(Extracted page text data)
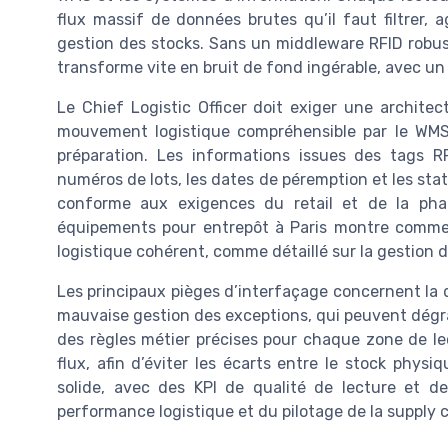
flux massif de données brutes qu’il faut filtrer, 
gestion des stocks. Sans un middleware RFID robuste,
transforme vite en bruit de fond ingérable, avec un 
Le Chief Logistic Officer doit exiger une archite
mouvement logistique compréhensible par le WMS :
préparation. Les informations issues des tags RF
numéros de lots, les dates de péremption et les statu
conforme aux exigences du retail et de la pharm
équipements pour entrepôt à Paris montre commen
logistique cohérent, comme détaillé sur la gestion 
Les principaux pièges d’interfaçage concernent la 
mauvaise gestion des exceptions, qui peuvent dégrader
des règles métier précises pour chaque zone de l
flux, afin d’éviter les écarts entre le stock phy
solide, avec des KPI de qualité de lecture et de
performance logistique et du pilotage de la supply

**Task prompt**
Look above for the line containing "Le Chief Logistic". Output from there through the line containing "des règles métier", exactly and inclusively.

**Output of the task**
Le Chief Logistic Officer doit exiger une archite
mouvement logistique compréhensible par le WMS :
préparation. Les informations issues des tags RF
numéros de lots, les dates de péremption et les statu
conforme aux exigences du retail et de la pharm
équipements pour entrepôt à Paris montre commen
logistique cohérent, comme détaillé sur la gestion 
Les principaux pièges d’interfaçage concernent la 
mauvaise gestion des exceptions, qui peuvent dégrader
des règles métier précises pour chaque zone de l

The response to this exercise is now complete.